Benedict Carey writes a follow-up article on ESP studies and Bayesian statistics. (See here for my previous thoughts on the topic.) Everything Carey writes is fine, and he even uses an example I recommended:
The statistical approach that has dominated the social sciences for almost a century is called significance testing. The idea is straightforward. A finding from any well-designed study — say, a correlation between a personality trait and the risk of depression — is considered “significant” if its probability of occurring by chance is less than 5 percent.
This arbitrary cutoff makes sense when the effect being studied is a large one — for example, when measuring the so-called Stroop effect. This effect predicts that naming the color of a word is faster and more accurate when the word and color match (“red” in red letters) than when they do not (“red” in blue letters), and is very strong in almost everyone.
“But if the true effect of what you are measuring is small,” said Andrew Gelman, a professor of statistics and political science at Columbia University, “then by necessity anything you discover is going to be an overestimate” of that effect.
The above description of classical hypothesis testing isn’t bad. Strictly speaking, one would follow “is less than 5 percent” above with “if the null hypothesis of zero effect were actually true,” but they have serious space limitations, and I doubt many readers would get much out of that elaboration, so I’m happy with what Carey put there.

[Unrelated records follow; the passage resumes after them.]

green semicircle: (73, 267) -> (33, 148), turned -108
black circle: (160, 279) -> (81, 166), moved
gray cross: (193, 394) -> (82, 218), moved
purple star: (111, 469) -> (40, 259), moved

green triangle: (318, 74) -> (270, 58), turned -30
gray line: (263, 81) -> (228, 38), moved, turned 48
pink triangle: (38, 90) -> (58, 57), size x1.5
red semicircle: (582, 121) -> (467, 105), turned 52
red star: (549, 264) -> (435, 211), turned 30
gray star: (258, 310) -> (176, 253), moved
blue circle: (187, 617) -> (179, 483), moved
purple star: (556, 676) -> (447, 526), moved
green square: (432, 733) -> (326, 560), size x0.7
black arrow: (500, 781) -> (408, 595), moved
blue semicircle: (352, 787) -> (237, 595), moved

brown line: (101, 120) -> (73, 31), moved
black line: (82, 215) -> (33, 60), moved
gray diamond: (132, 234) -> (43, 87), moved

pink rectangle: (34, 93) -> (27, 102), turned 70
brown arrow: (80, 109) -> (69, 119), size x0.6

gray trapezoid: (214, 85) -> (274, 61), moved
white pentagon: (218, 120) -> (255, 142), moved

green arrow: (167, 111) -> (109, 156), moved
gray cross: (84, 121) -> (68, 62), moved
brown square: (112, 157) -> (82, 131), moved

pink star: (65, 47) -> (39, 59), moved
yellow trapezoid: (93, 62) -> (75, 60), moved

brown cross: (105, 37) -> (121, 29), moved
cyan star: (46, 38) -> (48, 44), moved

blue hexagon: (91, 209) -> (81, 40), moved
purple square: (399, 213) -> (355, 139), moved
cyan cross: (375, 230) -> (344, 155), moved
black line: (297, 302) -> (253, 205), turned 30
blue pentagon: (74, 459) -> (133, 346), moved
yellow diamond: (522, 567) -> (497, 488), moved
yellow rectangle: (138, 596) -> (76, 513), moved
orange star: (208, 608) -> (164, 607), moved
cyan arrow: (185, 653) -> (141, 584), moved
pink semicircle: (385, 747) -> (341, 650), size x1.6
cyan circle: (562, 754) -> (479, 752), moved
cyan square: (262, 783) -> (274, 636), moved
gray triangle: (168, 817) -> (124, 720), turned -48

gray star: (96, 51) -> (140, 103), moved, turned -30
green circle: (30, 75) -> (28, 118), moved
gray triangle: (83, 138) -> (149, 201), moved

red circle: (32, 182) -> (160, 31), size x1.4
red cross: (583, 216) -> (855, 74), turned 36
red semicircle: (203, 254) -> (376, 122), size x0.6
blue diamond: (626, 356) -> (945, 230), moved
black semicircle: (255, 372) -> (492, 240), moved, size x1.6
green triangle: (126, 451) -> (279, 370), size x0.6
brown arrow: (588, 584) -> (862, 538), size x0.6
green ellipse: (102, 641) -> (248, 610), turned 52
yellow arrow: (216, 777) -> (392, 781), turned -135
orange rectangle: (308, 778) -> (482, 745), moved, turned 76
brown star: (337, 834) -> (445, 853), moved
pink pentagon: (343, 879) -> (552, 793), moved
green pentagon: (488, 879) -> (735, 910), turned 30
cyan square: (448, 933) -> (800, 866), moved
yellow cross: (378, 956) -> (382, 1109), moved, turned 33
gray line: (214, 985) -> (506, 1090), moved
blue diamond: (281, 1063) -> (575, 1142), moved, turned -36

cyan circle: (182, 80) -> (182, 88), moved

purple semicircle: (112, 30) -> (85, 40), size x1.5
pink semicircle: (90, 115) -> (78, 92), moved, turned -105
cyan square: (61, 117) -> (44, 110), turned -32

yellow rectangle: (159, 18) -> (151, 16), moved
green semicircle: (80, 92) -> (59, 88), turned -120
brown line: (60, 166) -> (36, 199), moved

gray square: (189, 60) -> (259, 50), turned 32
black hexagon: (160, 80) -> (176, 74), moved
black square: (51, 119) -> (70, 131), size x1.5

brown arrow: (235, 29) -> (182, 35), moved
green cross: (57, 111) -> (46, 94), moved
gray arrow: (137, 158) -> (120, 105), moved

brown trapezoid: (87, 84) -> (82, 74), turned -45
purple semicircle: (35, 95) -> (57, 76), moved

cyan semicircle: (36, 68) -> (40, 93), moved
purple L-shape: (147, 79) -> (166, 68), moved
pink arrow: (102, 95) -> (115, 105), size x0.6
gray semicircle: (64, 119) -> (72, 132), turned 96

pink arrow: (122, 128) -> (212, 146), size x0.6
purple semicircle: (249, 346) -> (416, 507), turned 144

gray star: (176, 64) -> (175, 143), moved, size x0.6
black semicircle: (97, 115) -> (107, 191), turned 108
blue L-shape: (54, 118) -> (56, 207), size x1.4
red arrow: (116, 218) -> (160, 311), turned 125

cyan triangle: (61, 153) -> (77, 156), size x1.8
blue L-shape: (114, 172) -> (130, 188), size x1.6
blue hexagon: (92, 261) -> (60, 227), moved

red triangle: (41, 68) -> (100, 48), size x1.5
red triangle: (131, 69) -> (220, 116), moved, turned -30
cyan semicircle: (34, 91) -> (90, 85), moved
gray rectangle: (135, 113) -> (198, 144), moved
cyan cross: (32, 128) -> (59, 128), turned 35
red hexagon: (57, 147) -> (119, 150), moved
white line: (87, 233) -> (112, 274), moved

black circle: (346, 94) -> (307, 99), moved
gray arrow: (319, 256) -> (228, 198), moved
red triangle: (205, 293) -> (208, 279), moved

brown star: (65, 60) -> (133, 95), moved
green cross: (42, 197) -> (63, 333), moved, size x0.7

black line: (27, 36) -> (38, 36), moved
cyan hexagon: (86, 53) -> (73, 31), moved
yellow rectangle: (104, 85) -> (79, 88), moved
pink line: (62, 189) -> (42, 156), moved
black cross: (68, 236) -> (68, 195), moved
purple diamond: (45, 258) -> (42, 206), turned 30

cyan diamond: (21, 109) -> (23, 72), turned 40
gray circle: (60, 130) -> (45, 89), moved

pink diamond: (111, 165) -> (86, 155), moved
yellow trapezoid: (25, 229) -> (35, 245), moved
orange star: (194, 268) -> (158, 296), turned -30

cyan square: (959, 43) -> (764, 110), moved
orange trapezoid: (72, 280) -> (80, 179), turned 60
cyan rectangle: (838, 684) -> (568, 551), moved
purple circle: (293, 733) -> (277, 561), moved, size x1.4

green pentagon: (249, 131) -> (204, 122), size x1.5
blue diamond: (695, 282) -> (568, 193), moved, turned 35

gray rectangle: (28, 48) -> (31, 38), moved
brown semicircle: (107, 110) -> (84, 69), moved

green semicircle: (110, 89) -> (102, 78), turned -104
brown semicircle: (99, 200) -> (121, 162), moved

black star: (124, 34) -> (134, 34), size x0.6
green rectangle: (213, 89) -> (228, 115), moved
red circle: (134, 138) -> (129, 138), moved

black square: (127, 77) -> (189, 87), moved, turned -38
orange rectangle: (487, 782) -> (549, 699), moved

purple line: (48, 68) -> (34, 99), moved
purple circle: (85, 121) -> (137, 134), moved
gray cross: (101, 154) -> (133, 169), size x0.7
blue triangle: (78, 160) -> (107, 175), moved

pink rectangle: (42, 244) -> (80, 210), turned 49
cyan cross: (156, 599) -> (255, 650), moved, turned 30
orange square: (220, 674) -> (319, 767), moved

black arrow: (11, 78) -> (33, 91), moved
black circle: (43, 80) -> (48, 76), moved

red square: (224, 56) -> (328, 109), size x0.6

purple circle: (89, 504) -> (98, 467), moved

One subtlety that he didn’t quite catch was the way that researchers mix the Neyman-Pearson and Fisher approaches to inference. The 5% cutoff (associated with Neyman and Pearson) is indeed standard, and it is indeed subject to all the problems we know about, most simply that statistical significance occurs at least 5% of the time, so if you do a lot of experiments you’re gonna have a lot of chances to find statistical significance. But p-values are also used as a measure of evidence: that’s Fisher’s approach and it leads to its own problems (as discussed in the news article as well).
The other problem, which is not so well known, comes up in my quote: when you’re studying small effects and you use statistical significance as a filter and don’t do any partial pooling, whatever you have that’s left standing that survives the filtering process will overestimate the true effect. And classical corrections for “multiple comparisons” do not solve the problem: they merely create a more rigorous statistical significance filter, but anything that survives that filter will be even more of an overestimate.
If classical hypothesis testing is so horrible, how is it that it could be so popular? In particular, what was going on when a well-respected researcher like this ESP guy would use inappropriate statistical methods.
My answer to Carey was to give a sort of sociological story, which went as follows.
Psychologists have experience studying large effects, the sort of study in which data from 24 participants is enough to estimate a main effect and 50 will be enough to estimate interactions of interest. I gave the example of the Stroop effect (they have a nice one of those on display right now at the Natural History Museum) as an example of a large effect where classical statistics will do just fine.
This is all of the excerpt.